Few politicians are historians – that, indeed, is one of the misfortunes of politics – but most are at least familiar with Edmund Burke’s remark that those who do not know history are doomed to repeat it.
Usually this remark refers to politicians who don’t know the history of events before they were born. When it comes to Tony Blair, however, it appears he doesn’t even know history that he himself was part of.
The former British prime minister – the man who led Britain into the disastrous invasion of Iraq – has taken to the media to argue that the coalition being assembled against ISIL should include ground troops.
“Air power is a major component,” wrote Mr Blair. “But air power alone will not suffice. [ISIL] can be hemmed in, harried and to a degree contained by air power. But they can’t be defeated by it.”
All of that is accurate, except that Mr Blair’s conclusion is not to seek a political settlement, or end the Syrian civil war, or focus on those enabling the chaos in the Middle East like Iran and Russia. Instead, his solution is the same playbook he has been touting for years: more explosions, more western boots on the ground.
Mr Blair has always been excessively evangelical about the use of force for political ends. He has a messianic belief in the military. But while force has its uses, it is not an end in itself. And too often, the West has used force without heeding the consequences or preparing for the aftermath.
The simple reason for that is that the people who are the victims of western attacks rarely have a voice. The circles of politics are closed to them and their voices are excluded from western media. The families of the Afghans, Pakistanis, Yemenis, Iraqis and many others who have died from western bombs are not afforded airtime or diplomatic meetings. It is easy, therefore, to forget the real consequences of bombs.
ISIL, says Mr Blair, needs to be attacked “to send a very strong signal to other terrorist groups in the region”. Here again is the messiah without the details: what signal, precisely, needs to be sent? These groups know very well that the West, and indeed the Arab countries, dislike them. They know that these countries will seek to attack them. The “signals” of bombing Baghdad and bombing Kabul are recent, if such an object lesson were required. Bombing these groups won’t send any message at all.
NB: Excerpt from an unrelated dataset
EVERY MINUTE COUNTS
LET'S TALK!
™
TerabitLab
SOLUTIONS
There is a limited utility to air strikes, but there is a utility. Without air strikes, ISIL cannot be defeated. But they also cannot be defeated by air strikes alone.
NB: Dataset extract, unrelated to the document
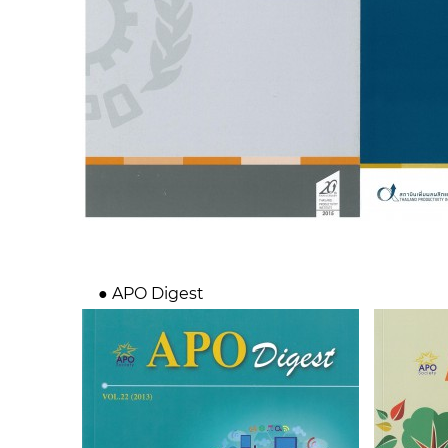
● APO Digest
It is a political settlement in Iraq and an end to the civil war in Syria that will deny ISIL and similar groups the ungoverned spaces they need and the oxygen of resentment they breathe.
Mr Blair doesn’t seem to have learnt the lessons of Iraq: that military force alone, coupled with a utopian vision of what could happen, is not sufficient. The devil is always in the detail.
The attack on ISIL is not a repeat of the invasion of Iraq. But that doesn’t mean the lessons of that war should not be heeded.
It is not true, as some have alleged, that the coalition being assembled against ISIL is a second (indeed third) western invasion of Iraq.
It is understandable why observers might think that: a video currently making the rounds online has stitched together the television addresses of every US president, all the way back to George H W Bush in 1991, all ordering military action against Iraq. The importance of Iraq as a strategic threat and vital oil producer has made it of interest to US leaders for decades.
Indeed, America’s secretary of state John Kerry addressed that criticism, saying this Iraq war would not be the same as the one a decade ago. “We will not repeat that moment,” he said.
But there are worrying similarities. Once again, the US refuses to be bound by the rules of the world. In 2003, George W Bush refused to seek UN authorisation – knowing that he wouldn’t get it. The same appears to be happening this time, with Mr Kerry arguing that “Russian obstructionism” is a valid enough reason to ignore the world body.
But there are crucial differences. This time, it is the Iraqis themselves who have requested US air strikes. The expanding coalition includes Arab countries and may even include Arab armies. It is they, in fact, who should lead the push for a comprehensive strategy. Not foreign ground troops but clear organisation of the troops – Kurdish, Turkish, Iraqi and Syrian rebels – already on the ground.
The Arab countries are best placed to work out what political settlement is needed to draw the Iraqi Sunnis away from ISIL and towards the Iraqi government – and the US is best placed to push the Iraqis to act.
Air strikes, then, must be part of the strategy against ISIL, not the totality of it. The Arab countries must push that message strongly to their western allies. Because if the West repeats its history of bombing, it is the Arabs who will once again be doomed to bear the consequences.